Top of LISTED ENTRIES

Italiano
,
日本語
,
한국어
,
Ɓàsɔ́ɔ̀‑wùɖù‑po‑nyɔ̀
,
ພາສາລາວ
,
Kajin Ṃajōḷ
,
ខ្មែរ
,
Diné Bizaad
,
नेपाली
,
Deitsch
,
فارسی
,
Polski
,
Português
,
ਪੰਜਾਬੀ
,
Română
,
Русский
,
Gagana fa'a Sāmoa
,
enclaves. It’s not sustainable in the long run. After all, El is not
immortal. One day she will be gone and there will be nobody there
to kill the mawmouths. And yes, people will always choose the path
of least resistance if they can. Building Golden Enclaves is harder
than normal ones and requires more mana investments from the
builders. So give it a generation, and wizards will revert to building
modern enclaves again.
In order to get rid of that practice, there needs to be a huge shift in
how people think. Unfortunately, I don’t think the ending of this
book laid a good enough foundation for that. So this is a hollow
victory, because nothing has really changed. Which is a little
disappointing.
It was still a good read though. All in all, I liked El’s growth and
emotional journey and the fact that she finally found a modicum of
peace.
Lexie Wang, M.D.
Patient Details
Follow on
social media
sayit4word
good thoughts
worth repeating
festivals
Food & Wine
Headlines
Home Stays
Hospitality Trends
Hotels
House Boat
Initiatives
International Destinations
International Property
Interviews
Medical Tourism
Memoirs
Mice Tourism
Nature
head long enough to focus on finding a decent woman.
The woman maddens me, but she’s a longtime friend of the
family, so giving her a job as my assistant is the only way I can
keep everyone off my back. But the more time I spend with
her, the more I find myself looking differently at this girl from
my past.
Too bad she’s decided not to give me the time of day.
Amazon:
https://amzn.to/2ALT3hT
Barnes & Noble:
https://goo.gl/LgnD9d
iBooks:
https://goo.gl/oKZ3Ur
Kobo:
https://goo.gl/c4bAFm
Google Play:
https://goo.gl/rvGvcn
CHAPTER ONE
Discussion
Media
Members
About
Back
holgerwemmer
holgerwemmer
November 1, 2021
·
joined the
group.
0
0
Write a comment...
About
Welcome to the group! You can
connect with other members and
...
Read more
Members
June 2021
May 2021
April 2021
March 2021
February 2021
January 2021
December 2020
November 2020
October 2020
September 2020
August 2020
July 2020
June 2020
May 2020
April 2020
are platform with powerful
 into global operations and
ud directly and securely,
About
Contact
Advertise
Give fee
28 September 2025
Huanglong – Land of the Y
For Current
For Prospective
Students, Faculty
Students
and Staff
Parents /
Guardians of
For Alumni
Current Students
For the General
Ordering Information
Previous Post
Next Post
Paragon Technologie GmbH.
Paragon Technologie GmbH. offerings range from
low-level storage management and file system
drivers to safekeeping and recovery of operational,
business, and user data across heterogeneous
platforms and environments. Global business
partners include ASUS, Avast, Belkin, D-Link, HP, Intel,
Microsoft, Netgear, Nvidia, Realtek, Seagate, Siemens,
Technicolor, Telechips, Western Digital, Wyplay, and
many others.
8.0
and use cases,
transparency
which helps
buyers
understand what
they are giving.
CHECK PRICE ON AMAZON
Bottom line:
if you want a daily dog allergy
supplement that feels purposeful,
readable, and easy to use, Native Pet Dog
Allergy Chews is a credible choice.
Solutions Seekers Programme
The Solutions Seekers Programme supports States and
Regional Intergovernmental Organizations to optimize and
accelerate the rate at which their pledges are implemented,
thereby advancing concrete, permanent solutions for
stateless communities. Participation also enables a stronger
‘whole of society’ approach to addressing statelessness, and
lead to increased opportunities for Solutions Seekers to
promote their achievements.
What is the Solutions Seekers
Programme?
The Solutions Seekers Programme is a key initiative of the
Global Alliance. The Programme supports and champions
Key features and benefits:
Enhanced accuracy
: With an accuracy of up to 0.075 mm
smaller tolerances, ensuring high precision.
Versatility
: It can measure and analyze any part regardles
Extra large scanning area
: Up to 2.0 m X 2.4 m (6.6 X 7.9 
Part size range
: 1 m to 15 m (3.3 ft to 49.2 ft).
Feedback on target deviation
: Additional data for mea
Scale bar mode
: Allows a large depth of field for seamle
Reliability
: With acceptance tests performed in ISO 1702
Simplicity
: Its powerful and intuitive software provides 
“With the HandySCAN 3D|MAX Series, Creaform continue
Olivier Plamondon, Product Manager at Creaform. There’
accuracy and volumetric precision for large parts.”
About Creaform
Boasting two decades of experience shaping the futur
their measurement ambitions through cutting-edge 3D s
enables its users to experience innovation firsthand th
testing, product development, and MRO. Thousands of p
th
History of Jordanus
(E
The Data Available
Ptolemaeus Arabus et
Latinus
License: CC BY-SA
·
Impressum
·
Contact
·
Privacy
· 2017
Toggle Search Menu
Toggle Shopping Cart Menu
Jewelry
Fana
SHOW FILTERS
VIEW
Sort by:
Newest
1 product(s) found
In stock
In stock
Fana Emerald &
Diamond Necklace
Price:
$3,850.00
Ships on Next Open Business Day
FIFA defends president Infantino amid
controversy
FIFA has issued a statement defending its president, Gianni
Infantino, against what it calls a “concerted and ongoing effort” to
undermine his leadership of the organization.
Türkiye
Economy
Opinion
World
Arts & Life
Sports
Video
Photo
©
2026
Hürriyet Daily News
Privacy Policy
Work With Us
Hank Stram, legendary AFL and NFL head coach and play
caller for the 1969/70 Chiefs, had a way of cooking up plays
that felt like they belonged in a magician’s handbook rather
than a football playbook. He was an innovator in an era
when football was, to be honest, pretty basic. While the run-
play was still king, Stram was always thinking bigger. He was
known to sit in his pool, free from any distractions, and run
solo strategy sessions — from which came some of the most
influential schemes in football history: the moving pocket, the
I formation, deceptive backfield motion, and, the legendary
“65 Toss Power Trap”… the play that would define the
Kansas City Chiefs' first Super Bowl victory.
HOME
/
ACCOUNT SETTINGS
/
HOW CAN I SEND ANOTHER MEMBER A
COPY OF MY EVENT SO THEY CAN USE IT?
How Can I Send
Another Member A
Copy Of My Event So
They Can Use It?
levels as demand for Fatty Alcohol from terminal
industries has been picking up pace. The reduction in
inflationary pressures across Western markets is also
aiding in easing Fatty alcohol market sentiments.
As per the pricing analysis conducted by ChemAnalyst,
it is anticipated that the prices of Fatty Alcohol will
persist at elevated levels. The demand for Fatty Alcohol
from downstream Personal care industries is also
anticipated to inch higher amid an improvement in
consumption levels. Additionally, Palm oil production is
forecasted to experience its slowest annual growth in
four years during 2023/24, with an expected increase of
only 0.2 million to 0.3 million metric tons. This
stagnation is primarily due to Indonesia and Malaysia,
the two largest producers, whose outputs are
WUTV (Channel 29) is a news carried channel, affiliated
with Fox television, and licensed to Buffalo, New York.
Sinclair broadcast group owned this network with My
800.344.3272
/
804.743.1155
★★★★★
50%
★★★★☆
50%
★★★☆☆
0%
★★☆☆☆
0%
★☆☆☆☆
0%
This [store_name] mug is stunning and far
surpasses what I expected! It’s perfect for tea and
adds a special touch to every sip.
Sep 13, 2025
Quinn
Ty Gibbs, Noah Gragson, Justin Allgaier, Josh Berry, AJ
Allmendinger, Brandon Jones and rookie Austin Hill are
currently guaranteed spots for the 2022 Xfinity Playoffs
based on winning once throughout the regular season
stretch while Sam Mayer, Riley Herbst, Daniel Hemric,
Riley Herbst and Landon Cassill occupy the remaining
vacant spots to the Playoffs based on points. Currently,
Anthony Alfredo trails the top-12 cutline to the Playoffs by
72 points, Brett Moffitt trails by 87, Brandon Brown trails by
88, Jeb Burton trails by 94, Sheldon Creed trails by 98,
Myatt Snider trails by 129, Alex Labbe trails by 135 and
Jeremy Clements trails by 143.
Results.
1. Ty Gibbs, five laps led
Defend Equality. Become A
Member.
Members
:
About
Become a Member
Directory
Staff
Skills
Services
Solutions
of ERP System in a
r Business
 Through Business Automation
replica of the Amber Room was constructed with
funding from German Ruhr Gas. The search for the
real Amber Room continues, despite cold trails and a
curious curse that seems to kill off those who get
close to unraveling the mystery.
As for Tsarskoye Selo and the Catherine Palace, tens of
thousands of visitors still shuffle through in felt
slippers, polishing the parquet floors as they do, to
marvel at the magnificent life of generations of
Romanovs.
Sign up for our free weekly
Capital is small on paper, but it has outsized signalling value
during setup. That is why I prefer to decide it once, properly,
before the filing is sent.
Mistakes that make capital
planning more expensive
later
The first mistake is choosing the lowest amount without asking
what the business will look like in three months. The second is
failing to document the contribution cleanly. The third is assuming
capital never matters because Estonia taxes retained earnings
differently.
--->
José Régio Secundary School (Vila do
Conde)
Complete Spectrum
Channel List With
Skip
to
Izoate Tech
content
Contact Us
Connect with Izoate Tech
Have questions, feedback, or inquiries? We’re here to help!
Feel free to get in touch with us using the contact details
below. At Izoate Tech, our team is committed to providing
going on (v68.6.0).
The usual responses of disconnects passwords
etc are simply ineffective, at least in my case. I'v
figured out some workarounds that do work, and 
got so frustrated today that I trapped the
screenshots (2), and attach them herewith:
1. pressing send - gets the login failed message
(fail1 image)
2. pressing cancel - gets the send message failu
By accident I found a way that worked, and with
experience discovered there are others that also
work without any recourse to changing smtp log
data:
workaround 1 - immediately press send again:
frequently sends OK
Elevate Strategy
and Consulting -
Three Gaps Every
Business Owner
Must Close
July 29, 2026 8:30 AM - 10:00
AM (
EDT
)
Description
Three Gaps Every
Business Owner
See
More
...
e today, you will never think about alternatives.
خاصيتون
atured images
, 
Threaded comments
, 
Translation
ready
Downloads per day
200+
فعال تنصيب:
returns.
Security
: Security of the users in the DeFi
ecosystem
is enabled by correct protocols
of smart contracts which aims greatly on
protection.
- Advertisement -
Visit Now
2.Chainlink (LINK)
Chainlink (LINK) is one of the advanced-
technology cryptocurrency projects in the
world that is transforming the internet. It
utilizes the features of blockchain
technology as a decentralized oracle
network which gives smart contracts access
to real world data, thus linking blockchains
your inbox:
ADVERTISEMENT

Bottom of LISTED ENTRIES

* _WHAT TO PRODUCE_: Transcribe the listing above line for line, from the first line to the line containing "than normal ones", inclusive, with no other lines.

* _ANSWER SECTION_:
Italiano
,
日本語
,
한국어
,
Ɓàsɔ́ɔ̀‑wùɖù‑po‑nyɔ̀
,
ພາສາລາວ
,
Kajin Ṃajōḷ
,
ខ្មែរ
,
Diné Bizaad
,
नेपाली
,
Deitsch
,
فارسی
,
Polski
,
Português
,
ਪੰਜਾਬੀ
,
Română
,
Русский
,
Gagana fa'a Sāmoa
,
enclaves. It’s not sustainable in the long run. After all, El is not
immortal. One day she will be gone and there will be nobody there
to kill the mawmouths. And yes, people will always choose the path
of least resistance if they can. Building Golden Enclaves is harder
than normal ones and requires more mana investments from the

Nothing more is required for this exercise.